3. Assessing the expressibility of the enzymes in a cell-free system to ensure feasibility for lab testing.

4. Sending successfully expressed enzymes to a specialized lab to confirm PFAS degradation activity, and as input for an expression classifier.

By combining AI-driven protein design with experimental validation, our approach seeks to provide an efficient and cost-effective solution to combat the environmental and health risks posed by PFAS.


FourStepPlan

Our Four Step Plan

Our enzyme generation pipeline contains four interconnected steps or modules. The first step is where we use a protein large language model or pLLM to generate novel PFAS degrading enzymes. Next we computationally validate that our enzyme has activity with PFAS. The third step is where we plan to utilize an expression classifier that predicts if sequences coming from the second step are expressible in a cell free expression system called TXTL. Enzymes predicted to be expressible in TXTL are then sent to the wet lab team to be expressed in TXTL. Whether the enzyme is successfully expressed or not is experimentally identified to ensure enzyme yield and strengthen future expression predictions. Then lastly, we will send our enzymes to a separate lab to test them on a PFAS substrate. Our module’s interactions and feedback allow us to tailor our process towards an optimal system for creating novel PFAS-degrading enzymes.

See below for a more in depth explanation of our process.


First Step

In the first step, we begin by fine-tuning protein large language models (pLLM). Fine-tuning is when a model is given existing data that it is trained off of so that it produces a specific output. For a protein LLM or pLLM we are using natural enzyme candidate sequences predicted to have PFAS degrading capabilities as out training data. This will allow for the model to generate PFAS degradation enzymes since that is what we are feeding into the model.

Quick Explanation - Protein Large Langauge Model(s) (PLLM)

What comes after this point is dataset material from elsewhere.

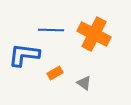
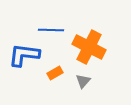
orange cross: moved 5 px left, 13 px down
gray triangle: moved 1 px left, 2 px up; rotated 35 degrees clockwise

We use three pLLMs for novel enzyme generation: ZymCTRL, ProtGPT2, and ESM2. After fine-tuning, the pLLM will be biased toward the protein structures within the training data. This means that its output should retain specific key catalytic and structural motifs necessary for PFAS degradation while still having novel aspects. Any sequences generated at this step with erroneous amino acids are filtered out, and sequences with a folded structure dissimilar to natural proteins are also filtered out.

Second Step

In the second step, vetted generated sequences (gen-seqs) are put through a computational process that gauges their predicted catalytic activity with PFAS. If a sequence is predicted not to have activity with PFAS, we will alter our training data and other aspects of the protein generation procedure. This creates a feedback loop within the system that selects sequences that are more likely to degrade PFAS.

Third Step

Sequences predicted to have activity with PFAS move on to the third step, where their expressibility in a cell-free expression system (TXTL) is predicted computationally. Sequences predicted to not be expressible in TXTL influence our initial generation run so that we are not only selecting for sequences that have activity with PFAS but that are also expressible. Sequences predicted to be expressible are then expressed in TXTL in the lab. The results of this in-lab expression experiment will allow us to make more informed computational predictions for future generation runs.

Fourth Step

In the fourth step, successfully expressed enzymes will be sent to a professional lab that can handle PFAS. The lab’s team of experts will use our enzymes in a PFAS degradation assay to validate their catalytic activity. If degradation is not observed, we will alter our generation procedure and our prediction mechanisms.

And Finally...

If degradation is observed, we will have effectively reached our goal of creating a novel PFAS-degrading enzyme!